This film could have been titled “There Will Be Beef.”
I'm on the brink of declaring a new entry for Ebert's Little Movie Glossary: No comedy not titled "Caddyshack" has ever created a funny joke involving a golf cart. The only thing preventing me is that I can't remember if "Caddyshack" had golf cart jokes. In any event, if there is a golf cart, it will sooner or later drive into a water hazard. The funny angle here is that the filmmakers went to all that trouble because they trusted the audience to laugh.
I stared with glazed eyes at "The Bounty Hunter." Here is a film with no need to exist. Among its sins is the misuse of Jennifer Aniston, who can be and has been very funny, but not in dreck like this. Lacking any degree of character development, it handcuffs her to a plot of exhausted action comedy cliches -- and also to a car door and a bed.
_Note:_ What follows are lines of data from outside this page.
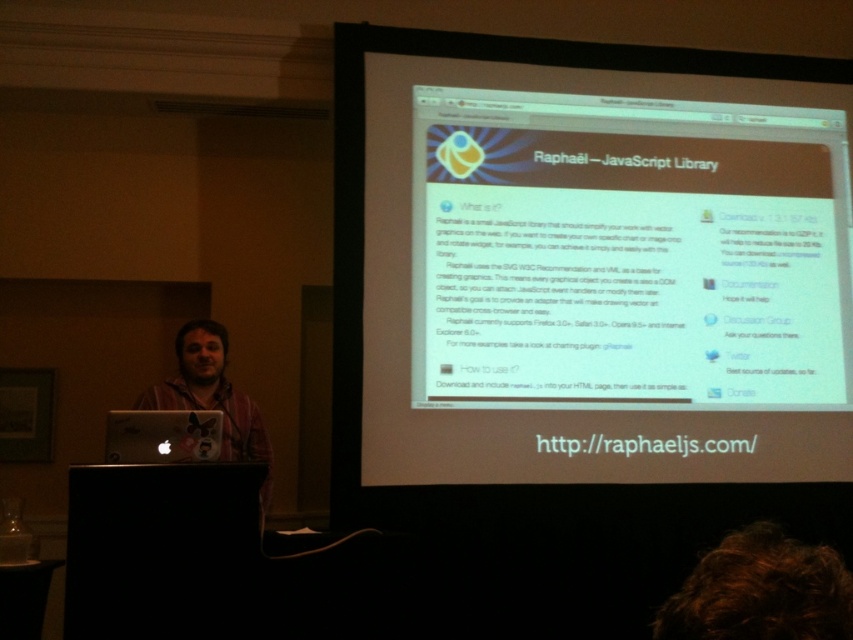 You are organizing a tech conference and need to ensure that the projection screen is visible to all attendees. Given that the white glossy computer screen at center and the matte black laptop at left are both in the presentation area, which one is more suitable for displaying the main presentation content?

The white glossy computer screen at center is larger in size than the matte black laptop at left, making it more suitable for displaying the main presentation content as it can be seen by all attendees.

You are organizing a tech conference and need to set up two laptops for a presentation. The matte black laptop at left and the matte gold laptop at center are available. According to the image, which laptop has a larger width?

The matte black laptop at left might be wider than the matte gold laptop at center, so it is possible that the matte black laptop at left has a larger width. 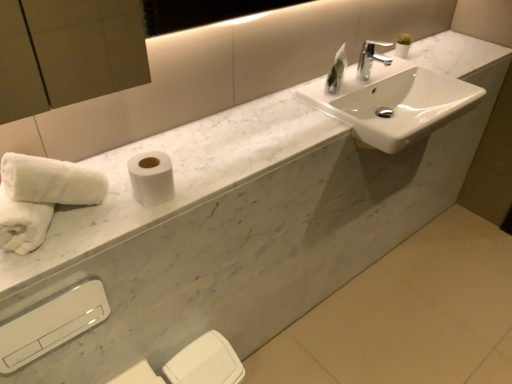 The image size is (512, 384). I want to click on free space on the front side of white matte toilet paper at center, positioned as the 1th toilet paper in front-to-back order, so click(x=115, y=226). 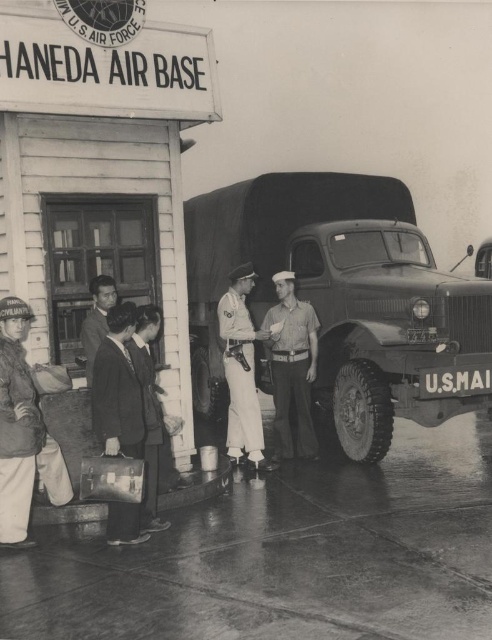 Consider the image. You are a photographer standing at Haneda Air Base and want to take a picture of the matte green truck at center and the light brown uniform at center. Which object should you focus on first if you want to capture both in the same frame without moving your camera?

The matte green truck at center is not as tall as the light brown uniform at center, so you should focus on the light brown uniform at center first to ensure it fits within the frame.

You are a courier at Haneda Air Base and need to load a smooth leather briefcase at center and a dark suit at center into the back of the U.S. Army truck. The truck has a loading height restriction of 1 meter. Can both items fit vertically without exceeding the height limit?

A: The smooth leather briefcase at center is taller than the dark suit at center. However, since the exact heights are not provided, we cannot determine if both items will fit within the 1 meter height restriction. Additional measurements are needed. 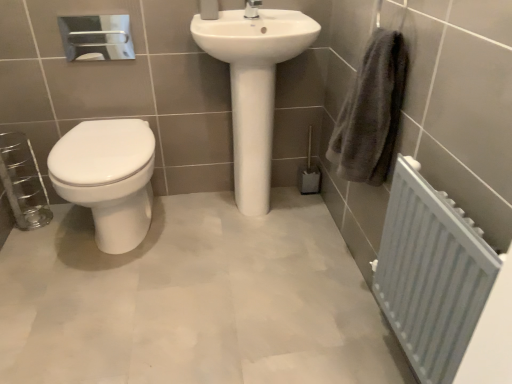 This screenshot has height=384, width=512. I want to click on free location in front of white glossy toilet at left, so click(x=97, y=303). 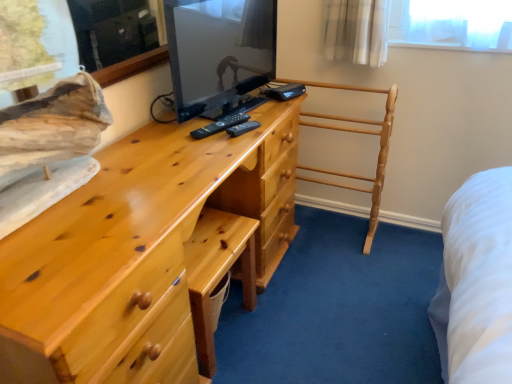 The height and width of the screenshot is (384, 512). What are the coordinates of `vacant area that lies between matte black tv at center and black plastic remote at center` in the screenshot? It's located at (248, 106). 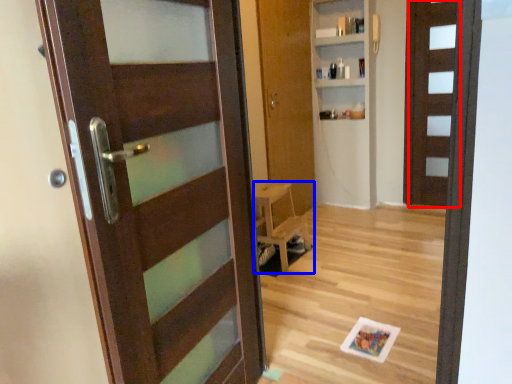 Question: Which object is closer to the camera taking this photo, door (highlighted by a red box) or furniture (highlighted by a blue box)?

Choices:
 (A) door
 (B) furniture

Answer: (B)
The handcuffer is her former husband Milo (Gerard Butler), a former cop who is now a bounty hunter and draws the assignment of tracking down his ex-wife, who has skipped bail. Have I lost touch, or are bounty hunters routinely deployed to track down criminals accused of no more than a non-fatal traffic violation? Never mind.
Let's do a little mental exercise here, the same sort that the screenplay writer, Sarah Thorp, must have done. Remember the ground rules: The movie must contain only cliches. I used to test this exercise on my film class. I'd give them the genre, and begin sentences ending with an ellipsis. They'd compete to be first to shout out the answer.